Acetoacetyl-CoA thiolase proceeds via a ping-pong mechanism. (A) Acetoacetyl-CoA thiolysis (reaction 2). Assays employed the indicated concentrations of CoA and either 11 (•), 23 (○), 34 (▪), or 45 μM (□) acetoacetyl-CoA. Inset: the Y intercepts were plotted versus the reciprocal of acetoacetyl-CoA concentration. (B) CoA competes with acetyl-CoA during synthesis of acetoacetyl-CoA. The reaction employed 0 (•), 30 (○), or 60 mM (□) CoA, the indicated concentrations of acetyl-CoA, and otherwise standard conditions.

FIG. 8.

Inhibition by a statin drug of reaction 3, the reductive deacylation of HMG-CoA to mevalonate. Assays were conducted in the presence of 0 (○) or 500 μM (•) fluvastatin at the indicated concentrations of HMG-CoA under otherwise standard conditions. All reactions were initiated by adding NADPH.

FIG. 9.

Effect of DEPC and subsequent addition of hydroxylamine hydrochloride on HMG-CoA reductase activity. (A) Effect on reaction 3, the reductive deacylation of HMG-CoA to mevalonate. Treatment with DEPC and with hydroxylamine hydrochloride was conduced on ice. Samples contained fusion protein in a solution containing 250 mM KCl, 10% (vol/vol) glycerol, 250 mM K _xPO₄, pH 6.5. DEPC in ethanol was added to a concentration of 0.8 (⧫) or 8.0 mM (•). A control contained ethanol but no DEPC (○). After 40 min, hydroxylamine hydrochloride, pH 6.5, was added to a concentration of 700 mM (arrow).

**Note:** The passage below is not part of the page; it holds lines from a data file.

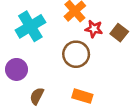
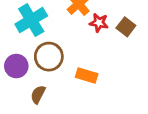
brown circle: (76, 54) -> (49, 57), moved
orange rectangle: (82, 96) -> (87, 76), moved

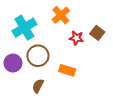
red star: (99, 23) -> (76, 38), moved
brown semicircle: (38, 94) -> (38, 86), moved

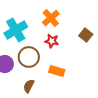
red star: (76, 38) -> (52, 41), moved

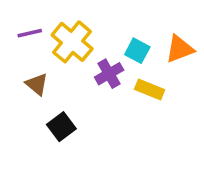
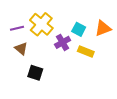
purple line: (30, 33) -> (17, 28), moved
black square: (61, 127) -> (35, 73), turned -35

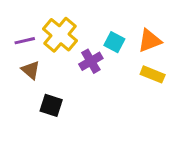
yellow rectangle: (86, 52) -> (153, 74), moved

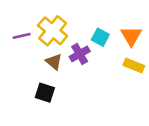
orange triangle: (150, 41) -> (131, 36), turned -40
brown triangle: (31, 70) -> (54, 62), moved

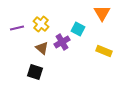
yellow cross: (53, 31) -> (41, 24), size x0.7
orange triangle: (131, 36) -> (102, 13), moved

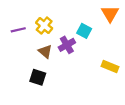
yellow rectangle: (104, 51) -> (110, 67), moved

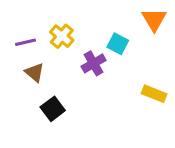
brown triangle: (45, 51) -> (35, 72), moved
black square: (38, 77) -> (53, 109), turned 35

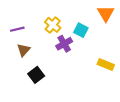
yellow cross: (62, 36) -> (53, 25), moved
brown triangle: (35, 72) -> (24, 50), turned 32

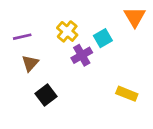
cyan square: (81, 30) -> (103, 38), turned 32
yellow rectangle: (106, 65) -> (127, 94), moved

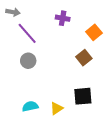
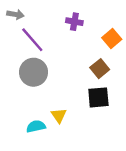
gray circle: (28, 61) -> (34, 72), size x1.5
black square: (83, 96) -> (98, 97), moved
yellow triangle: (57, 108) -> (59, 116), moved, turned -32

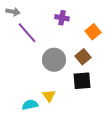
gray circle: (34, 72) -> (54, 60), moved

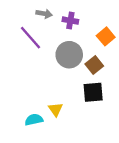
gray arrow: (13, 12) -> (44, 14), moved
gray circle: (54, 60) -> (69, 55), moved

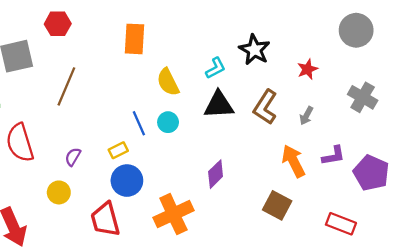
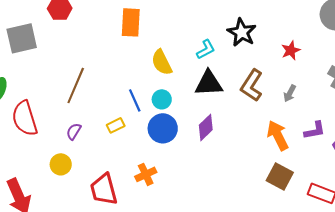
brown line: (66, 86) -> (76, 85), moved
purple diamond: (216, 174) -> (206, 127), moved
blue circle: (127, 181) -> (163, 128), moved
brown square: (277, 205) -> (280, 176), moved
orange cross: (173, 214) -> (146, 174), moved, size x0.6

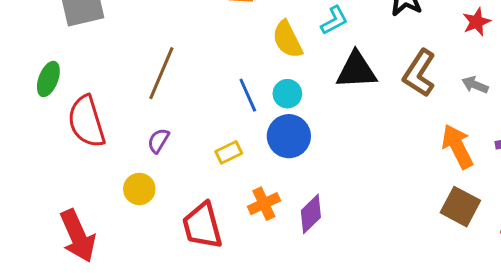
cyan L-shape: (206, 49) -> (334, 20), moved
gray arrow: (290, 93) -> (475, 85), turned 84
yellow rectangle: (116, 125) -> (229, 152), moved
purple diamond: (206, 127) -> (311, 214), moved

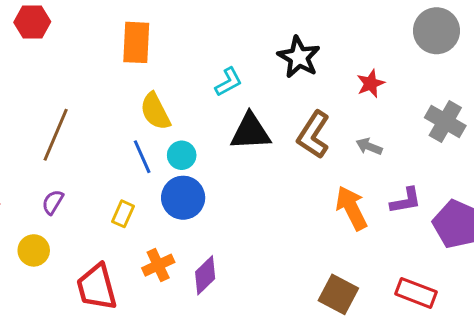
yellow semicircle: (287, 39) -> (155, 111), moved
yellow rectangle: (229, 152) -> (123, 214), turned -40
brown square: (460, 207) -> (338, 294), moved

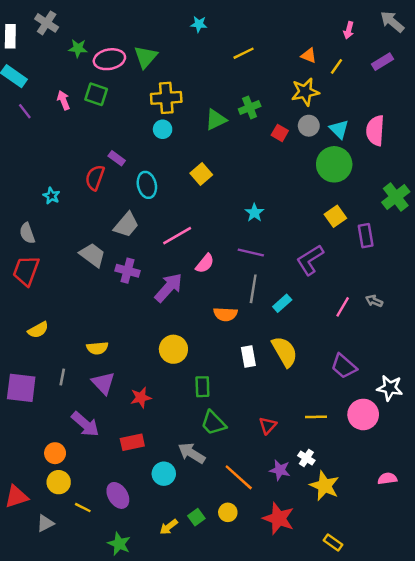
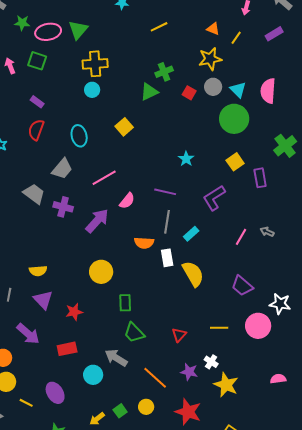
green triangle: (216, 120) -> (149, 92), moved
purple rectangle: (117, 158) -> (37, 102), moved
cyan star: (254, 213) -> (186, 159), moved
white rectangle: (248, 356) -> (167, 258), moved

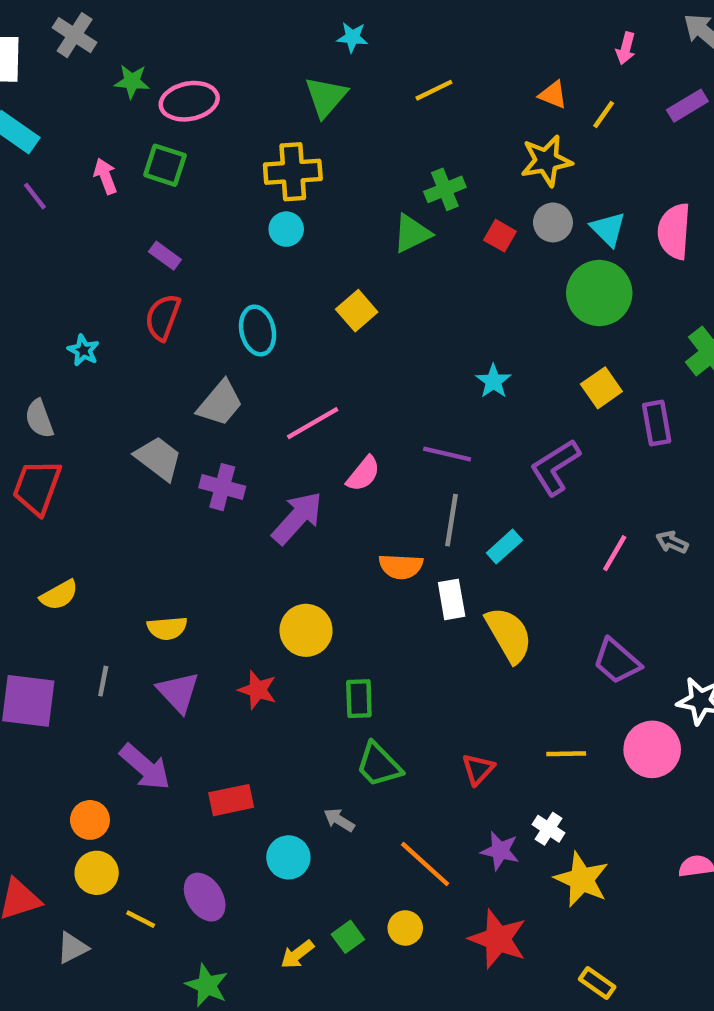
green triangle: (78, 30) -> (326, 97), moved
red star: (74, 312) -> (258, 690), moved, turned 30
gray arrow: (116, 358) -> (339, 820), size x0.6

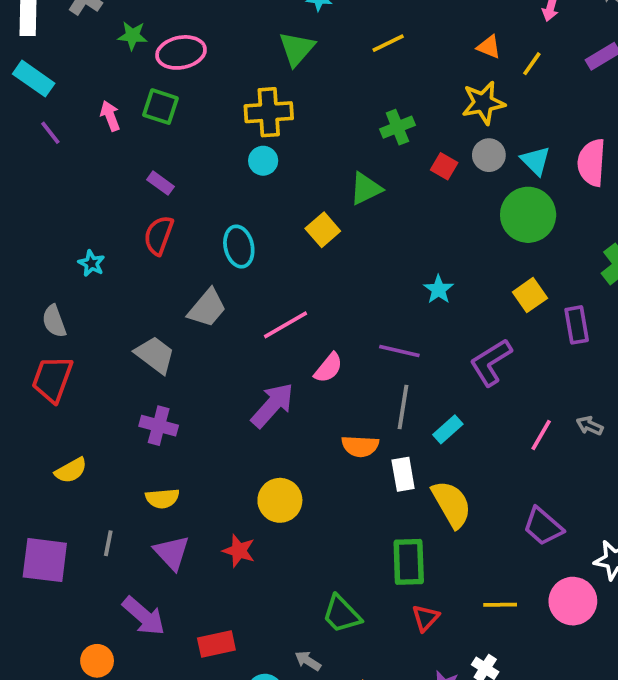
green triangle: (412, 233) -> (366, 189), moved
purple cross: (222, 487) -> (159, 426), moved
green rectangle: (359, 699) -> (409, 562), moved, size x1.4

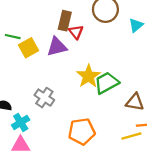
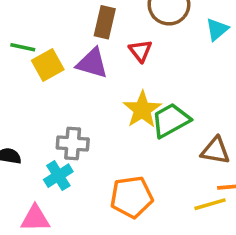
red triangle: (76, 32) -> (140, 51), moved
purple triangle: (57, 47) -> (92, 63), turned 30
gray cross: (44, 98) -> (73, 144), turned -30
cyan cross: (21, 122) -> (58, 176), moved

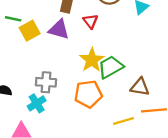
orange pentagon: (132, 197) -> (88, 94), moved
yellow line: (210, 204) -> (123, 121), moved

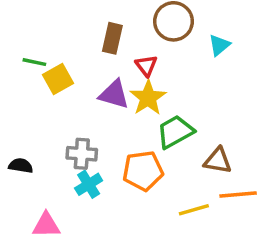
purple triangle: (59, 29) -> (114, 94), moved
yellow star: (92, 60) -> (148, 98), moved
cyan cross: (37, 103) -> (89, 184), moved

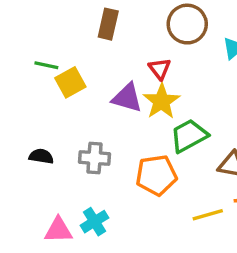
brown rectangle: (112, 38) -> (108, 24), moved
black semicircle: (21, 166) -> (41, 156), moved
cyan cross: (89, 184) -> (94, 222), moved

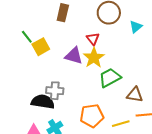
green line: (46, 65) -> (27, 37), turned 40
black semicircle: (41, 156) -> (43, 102), moved, size x1.6
orange pentagon: (156, 175) -> (92, 116), moved

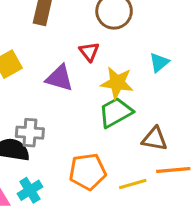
cyan triangle: (136, 27) -> (159, 63), moved
yellow star: (94, 58) -> (117, 83), moved, turned -30

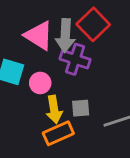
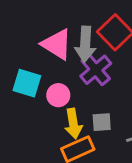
purple cross: (75, 59) -> (96, 70), turned 32

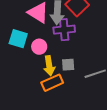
purple cross: (96, 70) -> (64, 30), turned 35

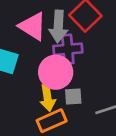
pink circle: (39, 47) -> (56, 72), moved, size x1.6

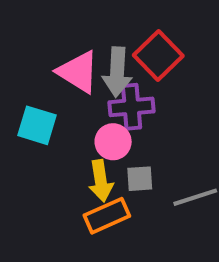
pink circle: (56, 72) -> (113, 142), size x0.7

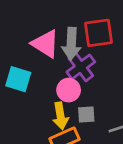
red square: (158, 55) -> (98, 33), turned 36
purple cross: (132, 107) -> (81, 67), turned -32

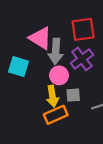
gray arrow: (71, 44) -> (56, 51), moved
purple cross: (81, 67) -> (82, 59), moved

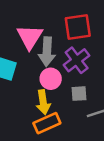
pink triangle: (40, 38) -> (30, 37), turned 30
gray square: (73, 95) -> (79, 94), moved

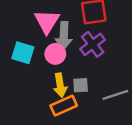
pink circle: (51, 79) -> (55, 54), moved
gray square: (79, 94) -> (81, 85), moved

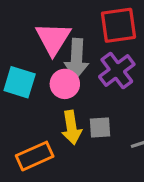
orange rectangle: (64, 106) -> (35, 156), moved

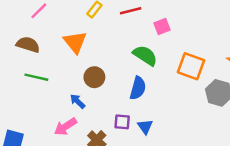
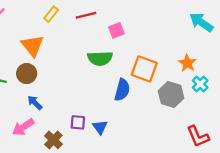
green semicircle: (145, 55) -> (100, 58), turned 145
brown circle: (94, 77) -> (27, 74), moved
blue semicircle: (138, 88) -> (122, 90), moved

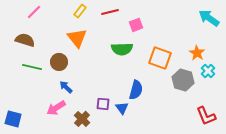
orange triangle: (32, 46) -> (77, 38), moved
blue semicircle: (122, 90) -> (136, 90), moved

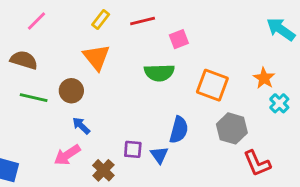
gray hexagon: (183, 80) -> (232, 128), moved
red L-shape: (206, 116) -> (257, 163), moved

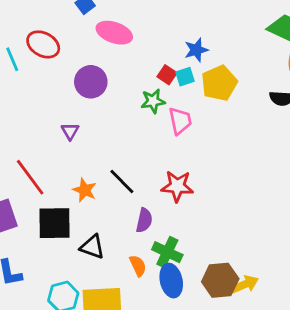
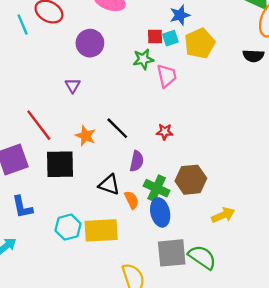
red square: (167, 75) -> (155, 37), turned -35
red star: (177, 186) -> (165, 132), size x0.6
black triangle: (92, 247) -> (109, 185), moved
brown hexagon: (220, 280) -> (191, 180), moved

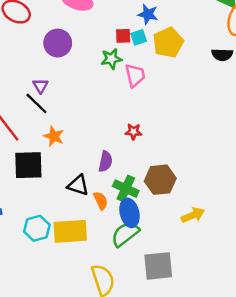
blue star: (180, 15) -> (148, 14), turned 30
black line: (117, 128) -> (36, 103), moved
gray square: (172, 253) -> (158, 266), moved
green semicircle: (202, 257) -> (125, 234), moved, turned -72

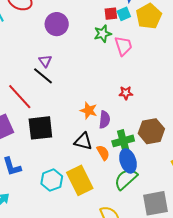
orange star: (54, 136) -> (89, 110), moved
green cross: (126, 189) -> (123, 141), turned -35
yellow rectangle: (70, 231) -> (80, 180), turned 72

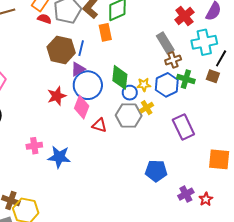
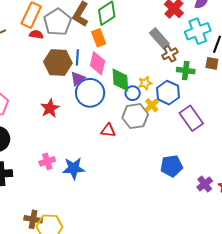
blue hexagon: (167, 85) -> (168, 93), moved
red star: (57, 96) -> (50, 108), moved
pink diamond: (82, 107) -> (97, 63), moved

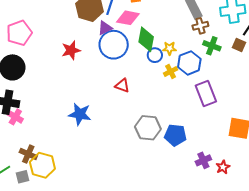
pink diamond: (97, 63) -> (128, 18), turned 75
gray hexagon: (135, 116) -> (148, 128), moved
pink cross: (47, 161) -> (15, 117), moved, turned 35

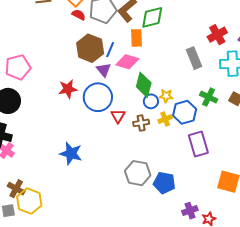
brown cross: (200, 26) -> (141, 123), moved
purple triangle: (105, 28) -> (104, 70), turned -49
blue circle: (114, 45) -> (98, 97), moved
red triangle: (122, 86) -> (118, 116), moved, turned 35

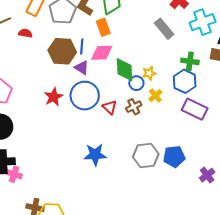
red semicircle: (79, 15) -> (25, 33), moved
blue hexagon: (185, 112) -> (185, 81), moved
purple rectangle: (198, 144) -> (195, 109), turned -30
blue star: (71, 153) -> (95, 155), moved

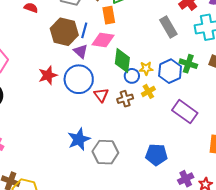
blue hexagon: (185, 81) -> (170, 71), moved
blue star: (95, 155) -> (79, 139), turned -30
gray hexagon: (146, 156) -> (105, 152), moved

Ten-microliter portions removed at the indicated times were assayed for the ability to catalyze reaction 3, the reductive deacylation of HMG-CoA to mevalonate. A_o and A are the specific activities at zero time and at the indicated times, respectively. (B) Effect on reaction 4, the reductive deacylation of mevaldehyde to mevalonate. Reaction conditions were as described above but at pH 7.0 and using 8 mM DEPC and an ethanol control (□). Data for reaction 4 (▪) are shown. Also shown are data for reaction 3 (•), included to establish that reaction with DEPC had indeed occurred.

FIG. 10.

E. faecalis HMG-CoA reductase histidine 756 and its cognates. Amino acid sequences from characterized class II HMG-CoA reductases were aligned with CLUSTALW (www.expasy.ch).